■ WHAT IS EXPECTED:
The answer must be an exact transcription of the lines below from the first through the one containing "редоставляем жилье", with the pictures left out; please add nothing else.

■ PROVIDED DATA:
┌──

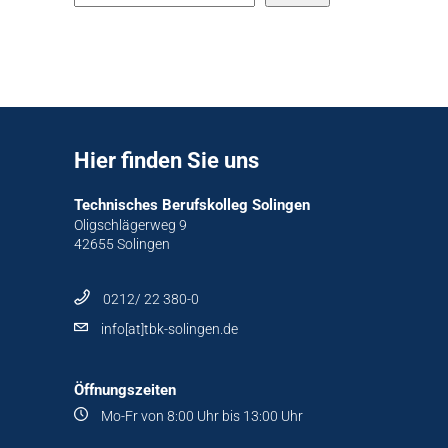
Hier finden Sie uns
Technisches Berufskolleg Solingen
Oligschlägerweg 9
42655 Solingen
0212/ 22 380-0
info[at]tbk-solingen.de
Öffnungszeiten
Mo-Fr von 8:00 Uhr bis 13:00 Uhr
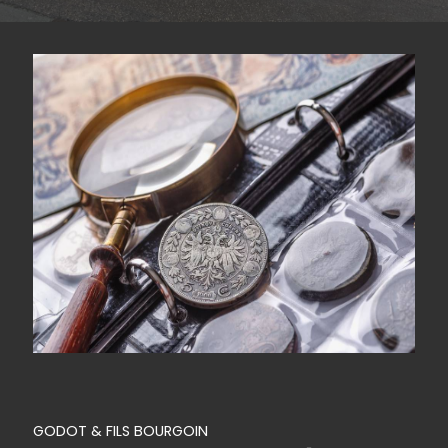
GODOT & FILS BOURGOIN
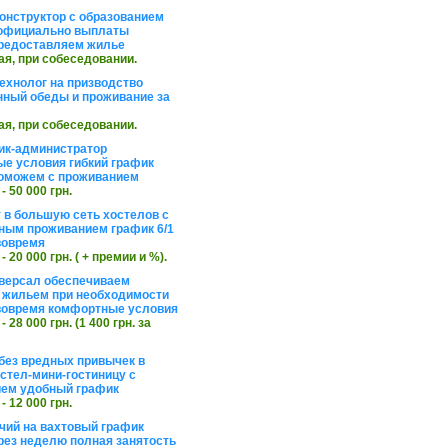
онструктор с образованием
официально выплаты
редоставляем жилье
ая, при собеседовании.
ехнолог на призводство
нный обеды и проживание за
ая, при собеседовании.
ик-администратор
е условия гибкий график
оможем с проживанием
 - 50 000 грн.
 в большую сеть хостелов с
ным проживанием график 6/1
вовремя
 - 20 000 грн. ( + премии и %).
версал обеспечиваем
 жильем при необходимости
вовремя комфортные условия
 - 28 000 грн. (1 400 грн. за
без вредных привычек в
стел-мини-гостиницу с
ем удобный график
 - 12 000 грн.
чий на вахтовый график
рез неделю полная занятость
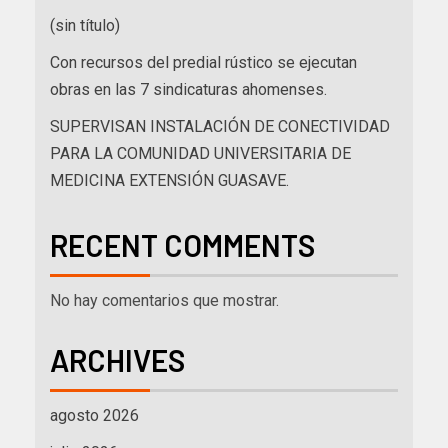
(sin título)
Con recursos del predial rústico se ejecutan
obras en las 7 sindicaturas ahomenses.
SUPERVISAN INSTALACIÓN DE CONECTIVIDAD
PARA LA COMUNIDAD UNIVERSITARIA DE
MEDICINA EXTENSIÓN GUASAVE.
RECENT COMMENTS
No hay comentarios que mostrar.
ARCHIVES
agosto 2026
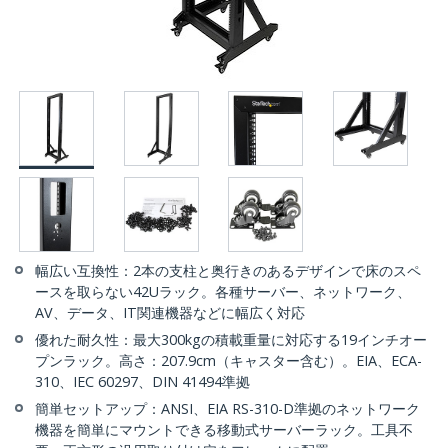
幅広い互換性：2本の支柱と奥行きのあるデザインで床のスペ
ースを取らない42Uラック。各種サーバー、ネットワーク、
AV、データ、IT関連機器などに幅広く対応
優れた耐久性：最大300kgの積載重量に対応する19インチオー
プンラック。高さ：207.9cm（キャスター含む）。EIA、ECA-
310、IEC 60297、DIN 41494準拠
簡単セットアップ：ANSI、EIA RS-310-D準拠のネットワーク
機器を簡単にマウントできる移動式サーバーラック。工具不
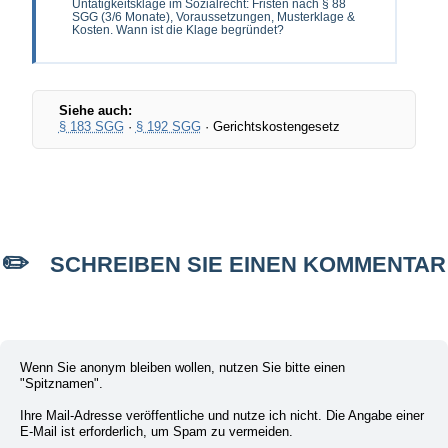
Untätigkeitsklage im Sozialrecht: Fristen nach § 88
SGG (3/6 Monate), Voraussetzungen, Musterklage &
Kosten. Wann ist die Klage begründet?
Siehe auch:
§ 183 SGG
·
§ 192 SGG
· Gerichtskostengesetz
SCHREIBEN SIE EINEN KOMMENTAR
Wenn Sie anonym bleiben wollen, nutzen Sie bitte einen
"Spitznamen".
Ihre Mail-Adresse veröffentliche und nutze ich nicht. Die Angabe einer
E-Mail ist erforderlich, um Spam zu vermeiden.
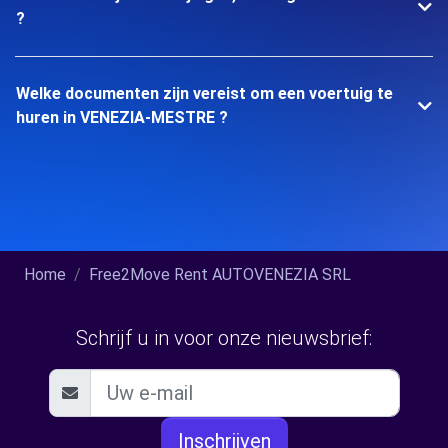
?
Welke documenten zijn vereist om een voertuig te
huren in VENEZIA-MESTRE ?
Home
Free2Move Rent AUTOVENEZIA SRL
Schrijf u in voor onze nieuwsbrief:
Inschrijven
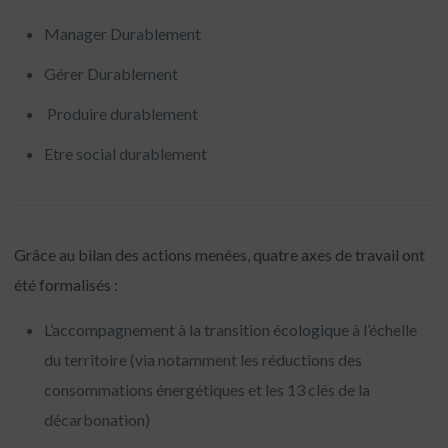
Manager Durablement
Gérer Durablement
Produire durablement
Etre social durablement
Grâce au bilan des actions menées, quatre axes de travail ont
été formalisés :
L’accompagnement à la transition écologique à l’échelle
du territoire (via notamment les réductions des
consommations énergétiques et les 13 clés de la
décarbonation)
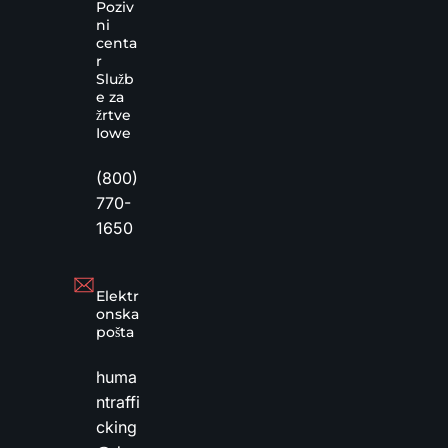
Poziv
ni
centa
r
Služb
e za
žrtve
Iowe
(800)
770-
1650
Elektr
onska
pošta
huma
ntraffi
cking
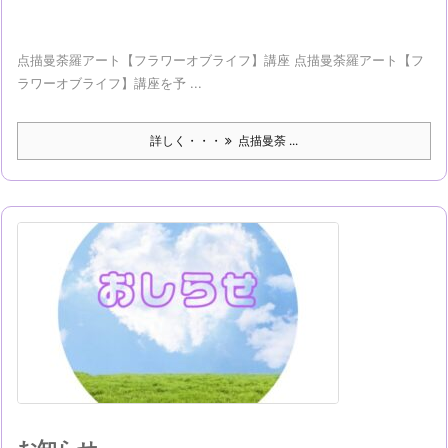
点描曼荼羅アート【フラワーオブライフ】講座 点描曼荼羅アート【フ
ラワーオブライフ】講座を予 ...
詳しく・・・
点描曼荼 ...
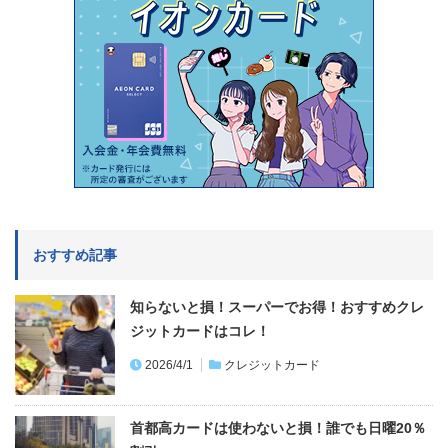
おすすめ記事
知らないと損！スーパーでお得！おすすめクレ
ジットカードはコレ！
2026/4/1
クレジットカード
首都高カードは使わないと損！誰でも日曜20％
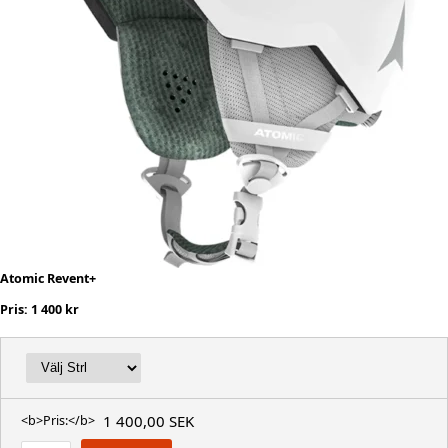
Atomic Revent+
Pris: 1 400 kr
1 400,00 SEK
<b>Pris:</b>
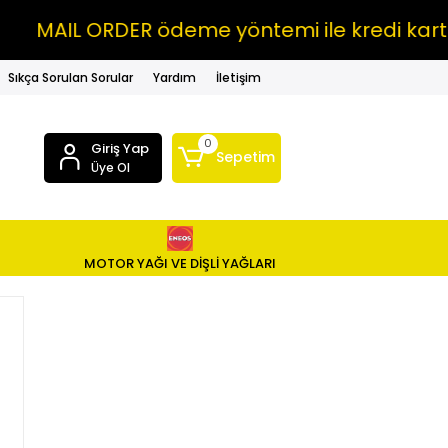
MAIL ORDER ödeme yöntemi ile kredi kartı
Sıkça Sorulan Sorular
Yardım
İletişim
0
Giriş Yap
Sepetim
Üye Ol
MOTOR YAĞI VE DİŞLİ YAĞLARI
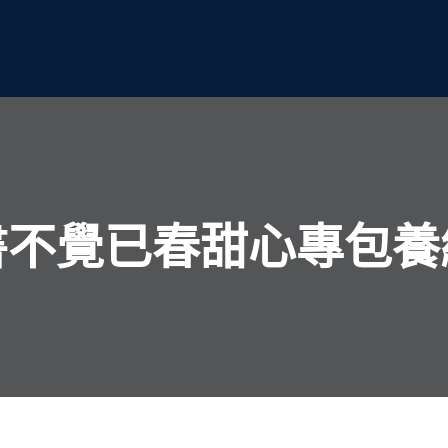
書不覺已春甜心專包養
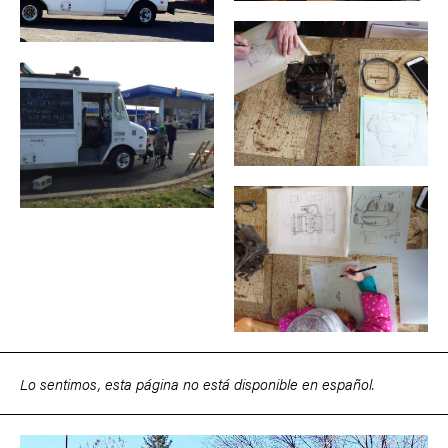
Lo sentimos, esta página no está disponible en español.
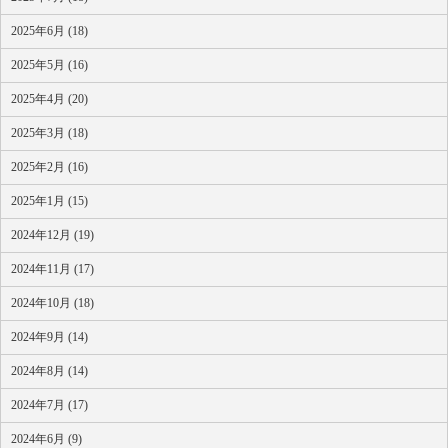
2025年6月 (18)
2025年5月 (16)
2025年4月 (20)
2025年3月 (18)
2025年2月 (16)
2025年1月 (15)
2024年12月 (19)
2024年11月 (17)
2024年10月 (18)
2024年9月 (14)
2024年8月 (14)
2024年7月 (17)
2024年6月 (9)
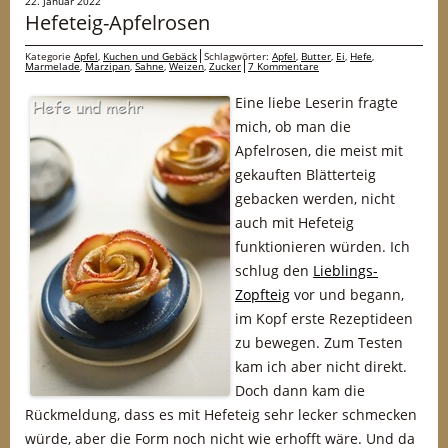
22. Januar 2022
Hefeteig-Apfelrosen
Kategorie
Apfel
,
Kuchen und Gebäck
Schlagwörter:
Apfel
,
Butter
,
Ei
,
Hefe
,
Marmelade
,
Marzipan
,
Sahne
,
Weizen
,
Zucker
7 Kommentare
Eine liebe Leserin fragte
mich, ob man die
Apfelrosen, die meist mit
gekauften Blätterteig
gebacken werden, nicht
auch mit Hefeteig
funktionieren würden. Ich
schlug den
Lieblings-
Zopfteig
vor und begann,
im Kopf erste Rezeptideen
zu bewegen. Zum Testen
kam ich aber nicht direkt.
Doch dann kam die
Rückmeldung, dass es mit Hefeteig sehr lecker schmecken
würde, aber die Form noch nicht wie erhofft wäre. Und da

└──

■ OUTPUT OF THE TASK:
Hier finden Sie uns
Technisches Berufskolleg Solingen
Oligschlägerweg 9
42655 Solingen
0212/ 22 380-0
info[at]tbk-solingen.de
Öffnungszeiten
Mo-Fr von 8:00 Uhr bis 13:00 Uhr
GODOT & FILS BOURGOIN
онструктор с образованием
официально выплаты
редоставляем жилье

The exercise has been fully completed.